» Required action
Copy the records below exactly, starting at the line that contains "Nicolas Nadal occupe le poste de directeur" and ending at the line that contains "leading voice in"; leave out any pictures.

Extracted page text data

= Beginning of Section =

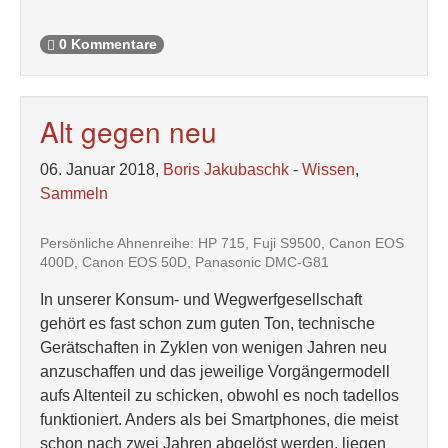
0 Kommentare
Alt gegen neu
06. Januar 2018,
Boris Jakubaschk
-
Wissen
,
Sammeln
Persönliche Ahnenreihe: HP 715, Fuji S9500, Canon EOS
400D, Canon EOS 50D, Panasonic DMC-G81
In unserer Konsum- und Wegwerfgesellschaft
gehört es fast schon zum guten Ton, technische
Gerätschaften in Zyklen von wenigen Jahren neu
anzuschaffen und das jeweilige Vorgängermodell
aufs Altenteil zu schicken, obwohl es noch tadellos
funktioniert. Anders als bei Smartphones, die meist
schon nach zwei Jahren abgelöst werden, liegen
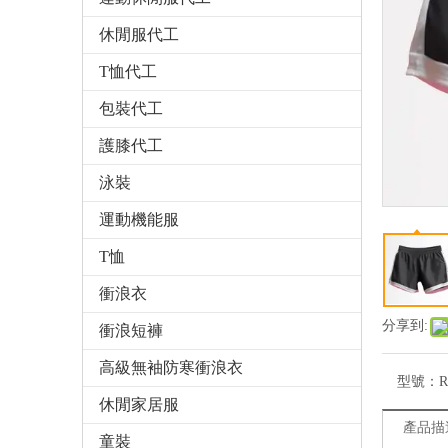
休閒服代工
T恤代工
包裝代工
護膝代工
泳裝
運動機能服
T恤
衝浪衣
分享到:
衝浪短褲
高級無袖防寒衝浪衣
型號：
R
休閒家居服
產品描
童裝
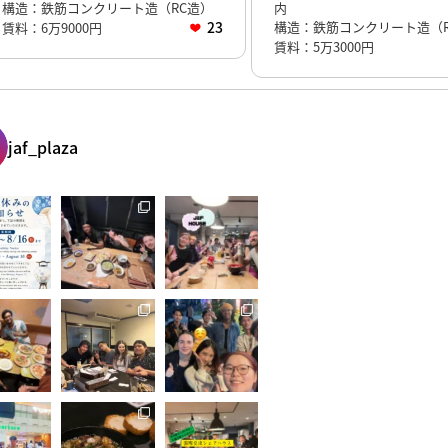
構造：鉄筋コンクリート造（RC造）
内
23
構造：鉄筋コンクリート造（R
賃料：6万9000円
賃料：5万3000円
jaf_plaza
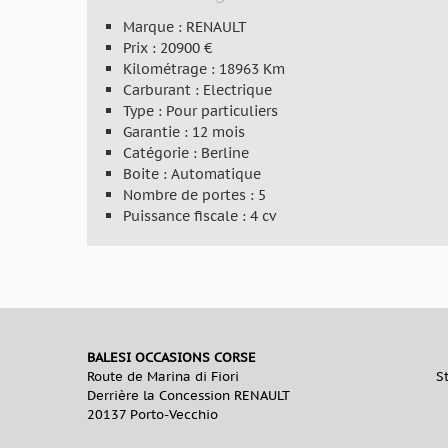
Marque : RENAULT
Prix : 20900 €
Kilométrage : 18963 Km
Carburant : Electrique
Type : Pour particuliers
Garantie : 12 mois
Catégorie : Berline
Boite : Automatique
Nombre de portes : 5
Puissance fiscale : 4 cv
BALESI OCCASIONS CORSE
Route de Marina di Fiori
S
Derrière la Concession RENAULT
20137 Porto-Vecchio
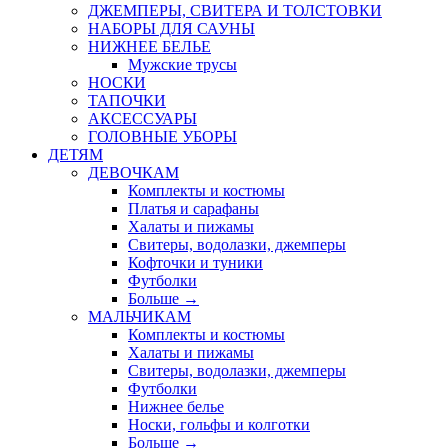
ДЖЕМПЕРЫ, СВИТЕРА И ТОЛСТОВКИ
НАБОРЫ ДЛЯ САУНЫ
НИЖНЕЕ БЕЛЬЕ
Мужские трусы
НОСКИ
ТАПОЧКИ
АКСЕССУАРЫ
ГОЛОВНЫЕ УБОРЫ
ДЕТЯМ
ДЕВОЧКАМ
Комплекты и костюмы
Платья и сарафаны
Халаты и пижамы
Свитеры, водолазки, джемперы
Кофточки и туники
Футболки
Больше
→
МАЛЬЧИКАМ
Комплекты и костюмы
Халаты и пижамы
Свитеры, водолазки, джемперы
Футболки
Нижнее белье
Носки, гольфы и колготки
Больше
→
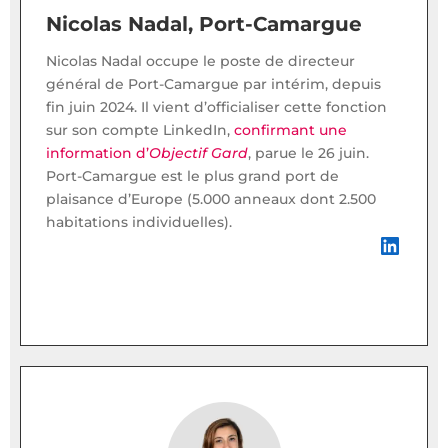
Nicolas Nadal, Port-Camargue
Nicolas Nadal occupe le poste de directeur
général de Port-Camargue par intérim, depuis
fin juin 2024. Il vient d’officialiser cette fonction
sur son compte LinkedIn,
confirmant une
information d’
Objectif Gard
, parue le 26 juin.
Port-Camargue est le plus grand port de
plaisance d’Europe (5.000 anneaux dont 2.500
habitations individuelles).
LinkedIn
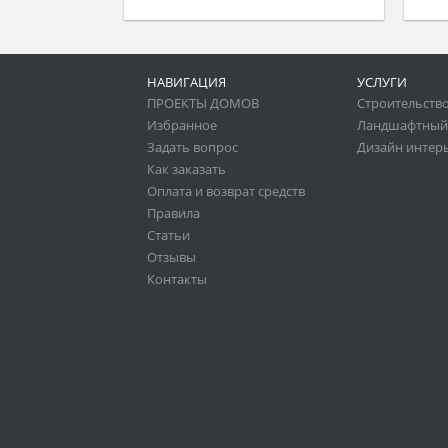
НАВИГАЦИЯ
УСЛУГИ
ПРОЕКТЫ ДОМОВ
Строительство
Избранное
Ландшафтный
Задать вопрос
Дизайн интер
Как заказать
Оплата и возврат средств
Правила
Статьи
Отзывы
Контакты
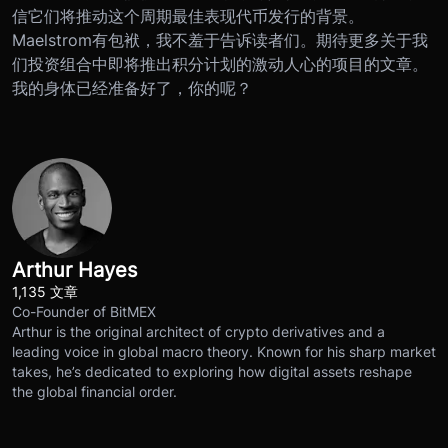
信它们将推动这个周期最佳表现代币发行的背景。
Maelstrom有包袱，我不羞于告诉读者们。期待更多关于我
们投资组合中即将推出积分计划的激动人心的项目的文章。
我的身体已经准备好了，你的呢？
Arthur Hayes
1,135 文章
Co-Founder of BitMEX
Arthur is the original architect of crypto derivatives and a
leading voice in global macro theory. Known for his sharp market
takes, he’s dedicated to exploring how digital assets reshape
the global financial order.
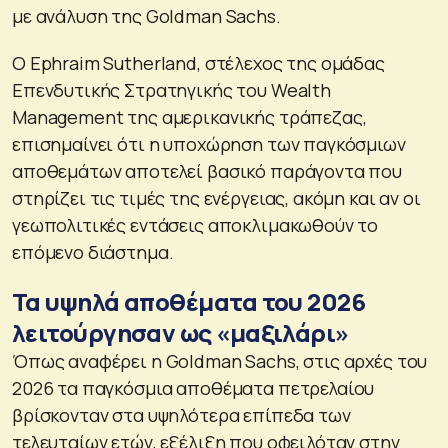
με ανάλυση της Goldman Sachs.
Ο Ephraim Sutherland, στέλεχος της ομάδας
Επενδυτικής Στρατηγικής του Wealth
Management της αμερικανικής τράπεζας,
επισημαίνει ότι η υποχώρηση των παγκόσμιων
αποθεμάτων αποτελεί βασικό παράγοντα που
στηρίζει τις τιμές της ενέργειας, ακόμη και αν οι
γεωπολιτικές εντάσεις αποκλιμακωθούν το
επόμενο διάστημα.
Τα υψηλά αποθέματα του 2026
λειτούργησαν ως «μαξιλάρι»
Όπως αναφέρει η Goldman Sachs, στις αρχές του
2026 τα παγκόσμια αποθέματα πετρελαίου
βρίσκονταν στα υψηλότερα επίπεδα των
τελευταίων ετών, εξέλιξη που οφειλόταν στην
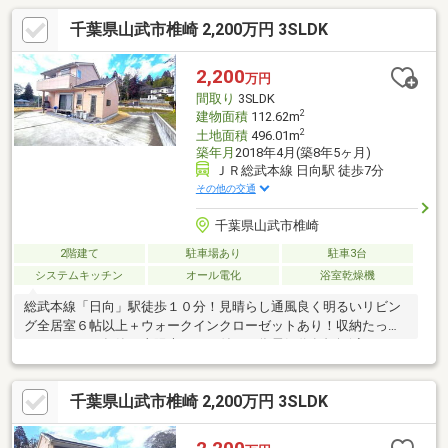
千葉県山武市椎崎 2,200万円 3SLDK
2,200
万円
間取り
3SLDK
2
建物面積
112.62m
2
土地面積
496.01m
築年月
2018年4月(築8年5ヶ月)
ＪＲ総武本線 日向駅 徒歩7分
その他の交通
千葉県山武市椎崎
2階建て
駐車場あり
駐車3台
システムキッチン
オール電化
浴室乾燥機
総武本線「日向」駅徒歩１０分！見晴らし通風良く明るいリビン
グ全居室６帖以上＋ウォークインクローゼットあり！収納たっぷ
り！２０１８年築！太陽光パネル付きの為電気代負担軽減できま
す！
千葉県山武市椎崎 2,200万円 3SLDK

= End of Section =

» Answer for this exercise
Nicolas Nadal occupe le poste de directeur
général de Port-Camargue par intérim, depuis
fin juin 2024. Il vient d’officialiser cette fonction
sur son compte LinkedIn,
confirmant une
information d’
Objectif Gard
, parue le 26 juin.
Port-Camargue est le plus grand port de
plaisance d’Europe (5.000 anneaux dont 2.500
habitations individuelles).
LinkedIn
НАВИГАЦИЯ
УСЛУГИ
ПРОЕКТЫ ДОМОВ
Строительство
Избранное
Ландшафтный
Задать вопрос
Дизайн интер
Как заказать
Оплата и возврат средств
Правила
Статьи
Отзывы
Контакты
信它们将推动这个周期最佳表现代币发行的背景。
Maelstrom有包袱，我不羞于告诉读者们。期待更多关于我
们投资组合中即将推出积分计划的激动人心的项目的文章。
我的身体已经准备好了，你的呢？
Arthur Hayes
1,135 文章
Co-Founder of BitMEX
Arthur is the original architect of crypto derivatives and a
leading voice in global macro theory. Known for his sharp market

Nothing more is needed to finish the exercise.